Thank you for any answers
 
Oct 2013
20
0
but at every step GTM can also change its own program, ie transition function.
As I know , Turing Machine changes tape - program - makes no difference between code and data.
 
Aug 2012
2,496
781
In this fashion GTM can (as time runs) have eg. more and more states and maybe it can solve problems that "ordinary" TM cannot. Or it is not so and GTM is equivalent with TM?
I don't think this can make any difference.

Meta-argument: Your idea is simple enough that if it could compute anything a basic TM can't, someone would already have thought of it.

Argument: Your idea is that given input x, our program says:

- If input is x: Write y; Move tape forward/backward; replace current program with program z. Here we assume we have all TMs linearly ordered (by program length and lexicographically among programs of equal length).

But that's perfectly deterministic. It amounts to replacing each instruction of the original program with the n+1th instruction of the replacement program indicated by the original program. In other words after processing input x, we now have a new program.
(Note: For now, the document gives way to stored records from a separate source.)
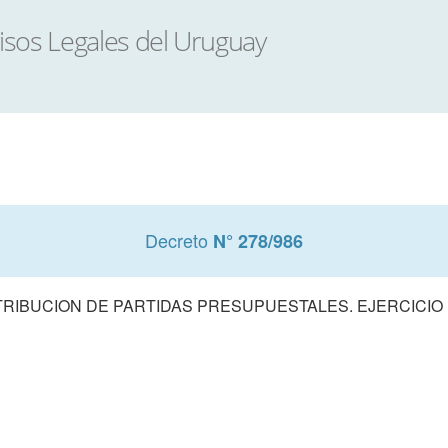
Decreto
N° 278/986
TRIBUCION DE PARTIDAS PRESUPUESTALES. EJERCICIO 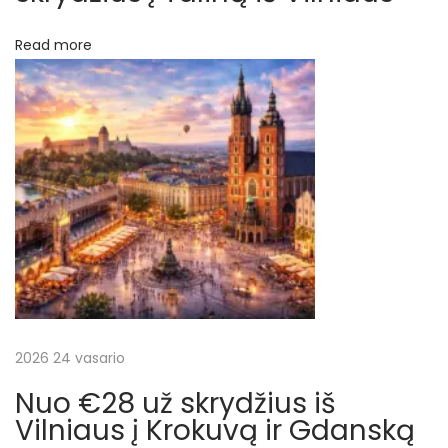
č
Read more
i
u
o
t
i
s
k
r
y
d
ž
i
2026 24 vasario
a
Nuo €28 už skrydžius iš
i
Vilniaus į Krokuvą ir Gdanską
+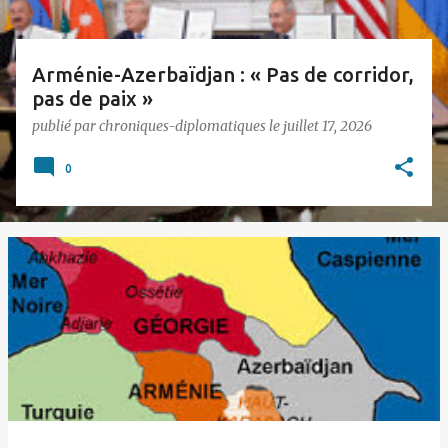
e
s
Arménie-Azerbaïdjan : « Pas de corridor,
pas de paix »
publié par
chroniques-diplomatiques
le
juillet 17, 2026
0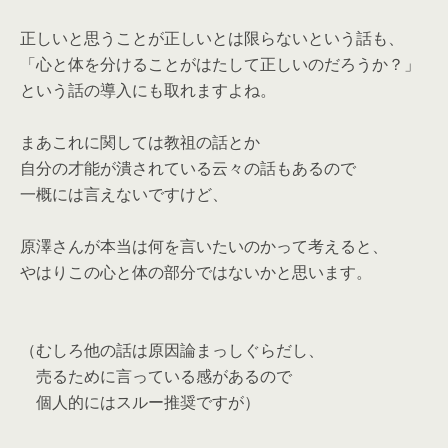
正しいと思うことが正しいとは限らないという話も、
「心と体を分けることがはたして正しいのだろうか？」
という話の導入にも取れますよね。
まあこれに関しては教祖の話とか
自分の才能が潰されている云々の話もあるので
一概には言えないですけど、
原澤さんが本当は何を言いたいのかって考えると、
やはりこの心と体の部分ではないかと思います。
（むしろ他の話は原因論まっしぐらだし、
売るために言っている感があるので
個人的にはスルー推奨ですが）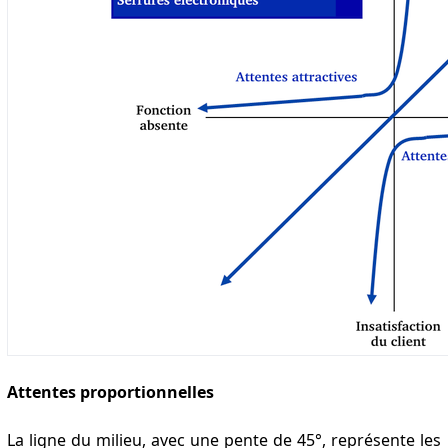
Attentes proportionnelles
La ligne du milieu, avec une pente de 45°, représente les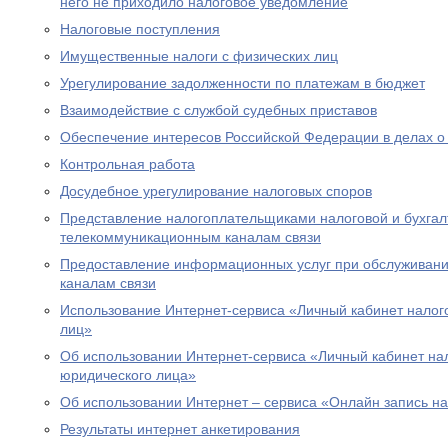
него не приходило налоговое уведомление
Налоговые поступления
Имущественные налоги с физических лиц
Урегулирование задолженности по платежам в бюджет
Взаимодействие с службой судебных приставов
Обеспечение интересов Российской Федерации в делах о
Контрольная работа
Досудебное урегулирование налоговых споров
Представление налогоплательщиками налоговой и бухгалт
телекоммуникационным каналам связи
Предоставление информационных услуг при обслуживани
каналам связи
Использование Интернет-сервиса «Личный кабинет налог
лиц»
Об использовании Интернет-сервиса «Личный кабинет н
юридического лица»
Об использовании Интернет – сервиса «Онлайн запись н
Результаты интернет анкетирования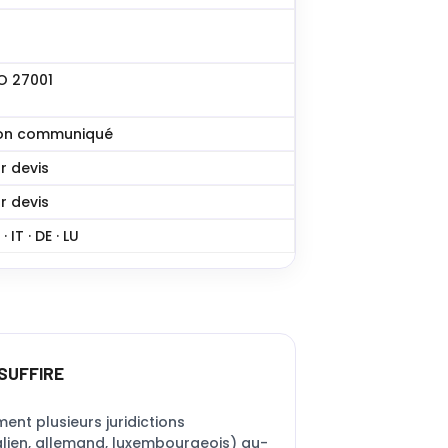
O 27001
on communiqué
r devis
r devis
 · IT · DE · LU
SUFFIRE
ment plusieurs juridictions
alien, allemand, luxembourgeois) au-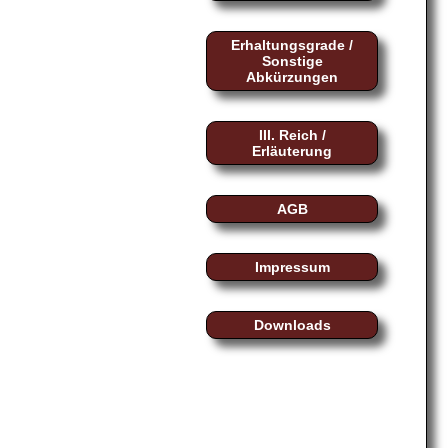
Erhaltungsgrade /
Sonstige
Abkürzungen
III. Reich /
Erläuterung
AGB
Impressum
Downloads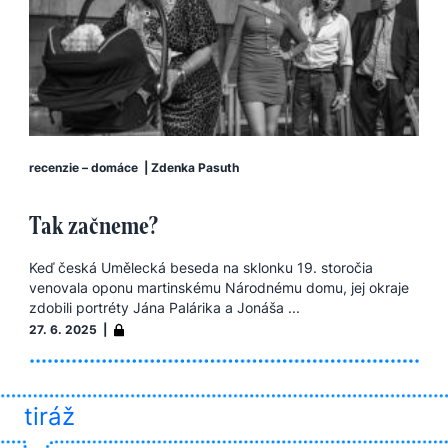
recenzie – domáce
|
Zdenka Pasuth
Tak začneme?
Keď česká Umělecká beseda na sklonku 19. storočia
venovala oponu martinskému Národnému domu, jej okraje
zdobili portréty Jána Palárika a Jonáša ...
27. 6. 2025 |
tiráž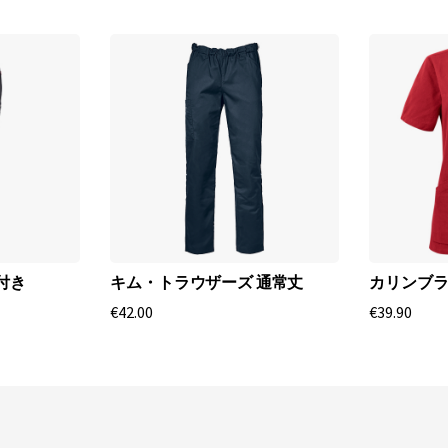
付き
キム・トラウザーズ 通常丈
カリンブラ
€42.00
€39.90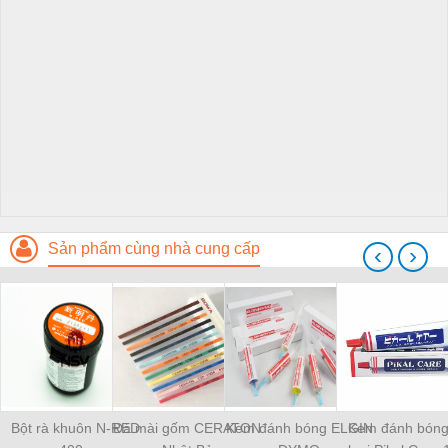
Sản phẩm cùng nhà cung cấp
‹
›
Bột rà khuôn N-RED
Đá mài gốm CERATON
Kem đánh bóng ELGIN
Kem đánh bóng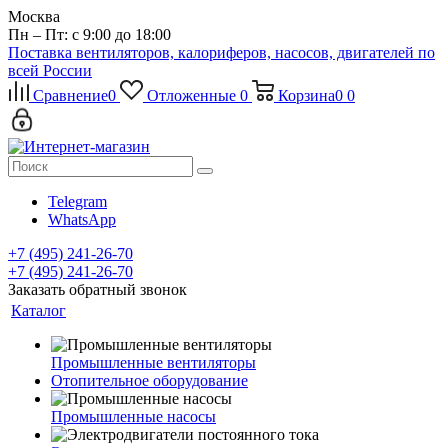
Москва
Пн – Пт: с 9:00 до 18:00
Поставка вентиляторов, калориферов, насосов, двигателей по
всей России
Сравнение
0
Отложенные
0
Корзина
0
0
Telegram
WhatsApp
+7 (495) 241-26-70
+7 (495) 241-26-70
Заказать обратный звонок
Каталог
Промышленные вентиляторы
Отопительное оборудование
Промышленные насосы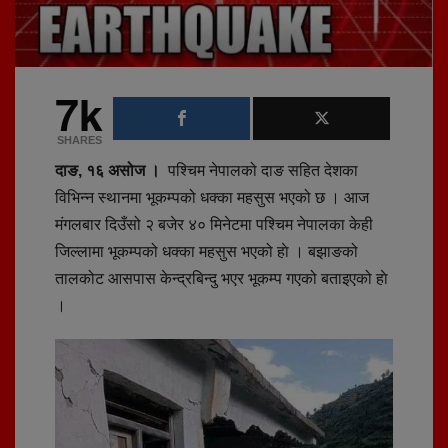
7k
SHARES
दाङ, १६ असोज ।
पश्चिम नेपालको दाङ सहित देशका
विभिन्न स्थानमा भूकम्पको धक्का महसुस भएको छ । आज
मंगलबार दिउँसो २ बजेर ४० मिनेटमा पश्चिम नेपालका केही
जिल्लामा भूकम्पको धक्का महसुस भएको हाे । बझाङको
तालकोट आसपास केन्द्रबिन्दु भएर भूकम्प गएको बताइएको हाे
।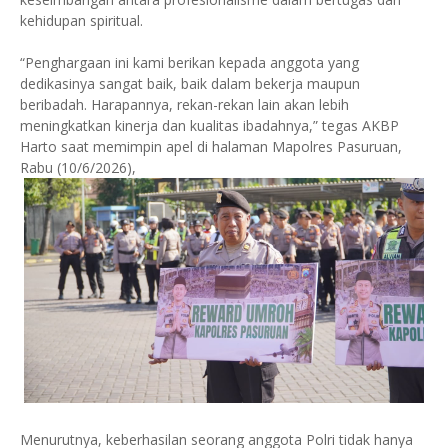
kehidupan spiritual.
“Penghargaan ini kami berikan kepada anggota yang
dedikasinya sangat baik, baik dalam bekerja maupun
beribadah. Harapannya, rekan-rekan lain akan lebih
meningkatkan kinerja dan kualitas ibadahnya,” tegas AKBP
Harto saat memimpin apel di halaman Mapolres Pasuruan,
Rabu (10/6/2026),
Menurutnya, keberhasilan seorang anggota Polri tidak hanya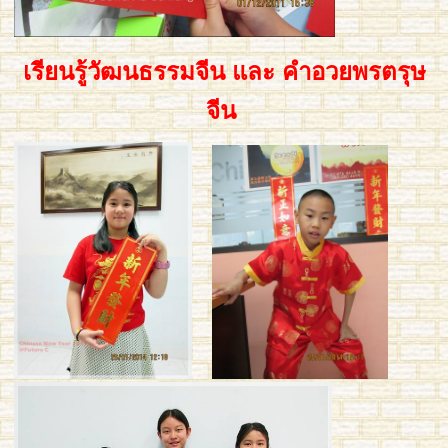
เรียนรู้วัฒนธรรมจีน และ คำอวยพรตรุษ
จีน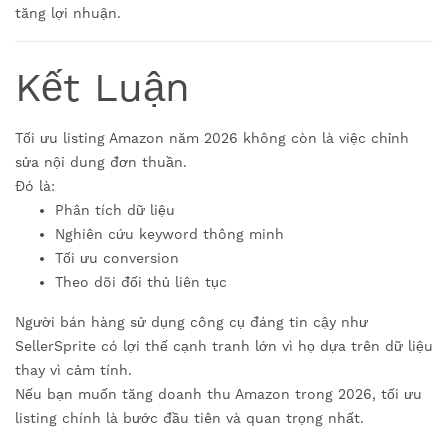
tăng lợi nhuận.
Kết Luận
Tối ưu listing Amazon năm 2026 không còn là việc chỉnh
sửa nội dung đơn thuần.
Đó là:
Phân tích dữ liệu
Nghiên cứu keyword thông minh
Tối ưu conversion
Theo dõi đối thủ liên tục
Người bán hàng sử dụng công cụ đáng tin cậy như
SellerSprite có lợi thế cạnh tranh lớn vì họ dựa trên dữ liệu
thay vì cảm tính.
Nếu bạn muốn tăng doanh thu Amazon trong 2026, tối ưu
listing chính là bước đầu tiên và quan trọng nhất.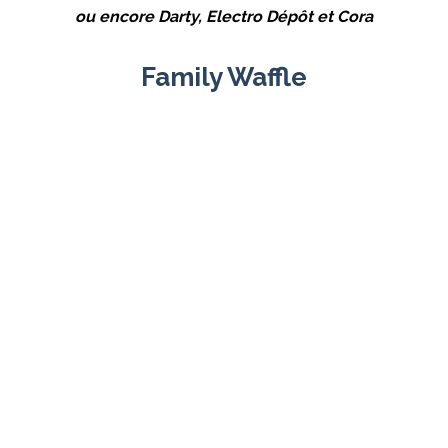
ou encore Darty, Electro Dépôt et Cora
Family Waffle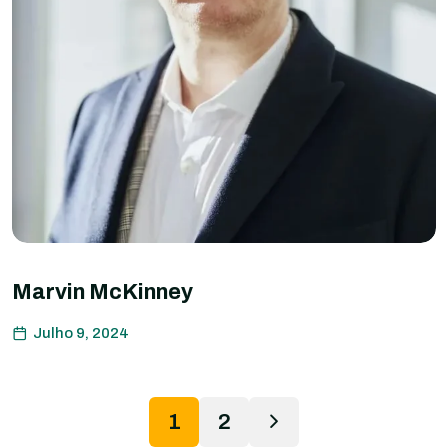
Marvin McKinney
Julho 9, 2024
1
2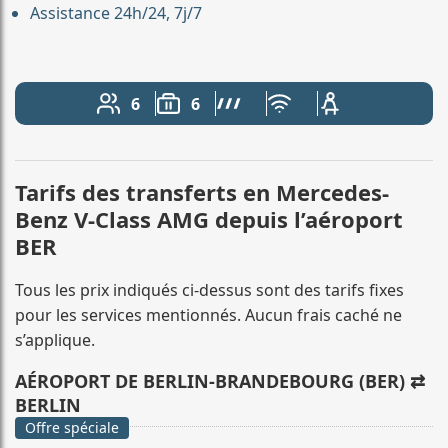
Assistance 24h/24, 7j/7
6
6
Nombre de passagers: 6
Capacité des bagages: 6
Ligne AMG
Wi-Fi gratuit
Siège enfant dis
Tarifs des transferts en Mercedes-
Benz V-Class AMG depuis l’aéroport
BER
Tous les prix indiqués ci-dessus sont des tarifs fixes
pour les services mentionnés. Aucun frais caché ne
s’applique.
AÉROPORT DE BERLIN-BRANDEBOURG (BER) ⇄
BERLIN
Offre spéciale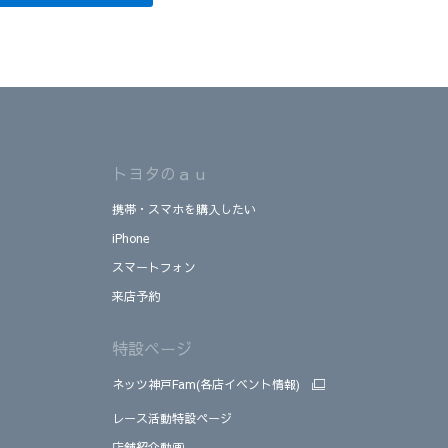
トヨタのａｕ
携帯・スマホを購入したい
iPhone
スマートフォン
来店予約
特設ページ
ネッツ神戸Fam(各店イベント情報)
レース活動特設ページ
店舗紹介動画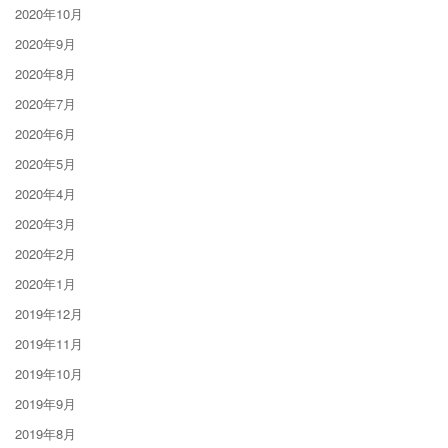
2020年10月
2020年9月
2020年8月
2020年7月
2020年6月
2020年5月
2020年4月
2020年3月
2020年2月
2020年1月
2019年12月
2019年11月
2019年10月
2019年9月
2019年8月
The next input is, say, x2. So we go to the new program (whose instructions are already known before we start execution) and see what its actions are for input x2 with the given state.

So in the end we really have one program. In other words we could write a TM that, given the complete ordered list of TMs, takes your program and replaces it with the new program reflecting the "replace the program at each step" idea.

This was a little handwavy but I'm pretty sure it's right. In the end you're just executing some new TM derived deterministically from the old one plus the fixed list of TMs.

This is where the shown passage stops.